Per Freud abbiamo una specie di condanna a scontare traumi infantili, cattiverie e repressioni puberali, madri castranti. In breve lo "script" di una religiosità latente come la civiltà, elementi del divieto che frenano l'uomo e creano patologie con sintomi incontrollabili, sono le origini del malessere sostenuto da Freud in 'Il disagio nella civiltà'-libro scritto nel 1929. La società tende ad individuarsi come gruppo omogeneo, contrapposto ad altri gruppi, coi quali mantiene rapporti di amicizia. Quando le tensioni collettive diventano però troppo forti, troppo laceranti (magari per effetto di una situazione economica disastrosa, che porta inevitabilmente al disastro politico), la benevolenza reciproca si trasforma e diventa razzismo e xenofobia, conducendo al possibile esito finale della guerra.

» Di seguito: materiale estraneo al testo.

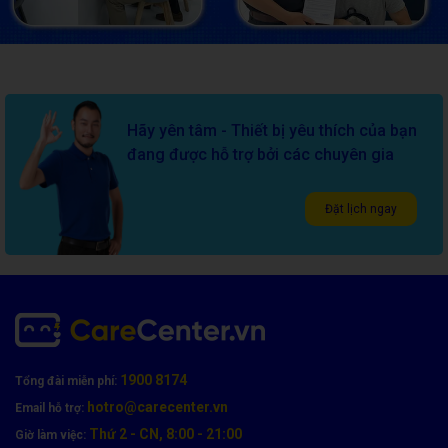
Hãy yên tâm - Thiết bị yêu thích của bạn
đang được hỗ trợ bởi các chuyên gia
Đặt lịch ngay
1900 8174
Tổng đài miễn phí:
hotro@carecenter.vn
Email hỗ trợ:
Thứ 2 - CN, 8:00 - 21:00
Giờ làm việc: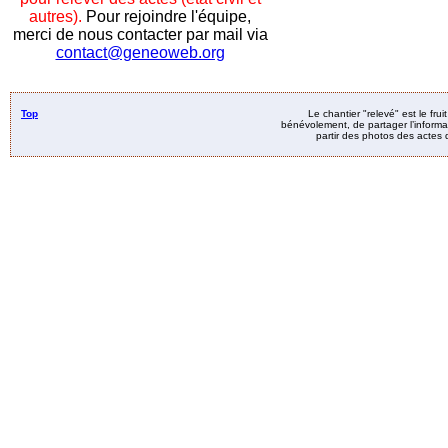
autres).
Pour rejoindre l'équipe,
merci de nous contacter par mail via
contact@geneoweb.org
Top
Le chantier "relevé" est le fru
bénévolement, de partager l’informat
partir des photos des actes d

per Freud la cultura e l’analisi ci danno la conoscenza ma negano la libertà, l'evoluzione, la spiritualità con un "sogno diverso" del suo. Per Freud, l'uomo è un animale cattivo e crudele che continua una storia di assassinii, di morte che riportano ad un parricidio: il peccato originale. Una colpa primordiale. Freud si rivela dunque un pensatore senza dogmi e soprattutto senza illusioni, che vede la società umana come una costruzione tanto necessaria e preziosa quanto fragile, in quanto pone a proprio fondamento la repressione delle pulsioni e riduce l’uomo ad essere un animale malato. L'uomo uccide sempre, e al di là di nemici individuati con diverse bandiere, ma, come necessità di sopprimere il padre. Il cristianesimo per questo ci aiuta facendolo uccidere da altri, gli ebrei appunto.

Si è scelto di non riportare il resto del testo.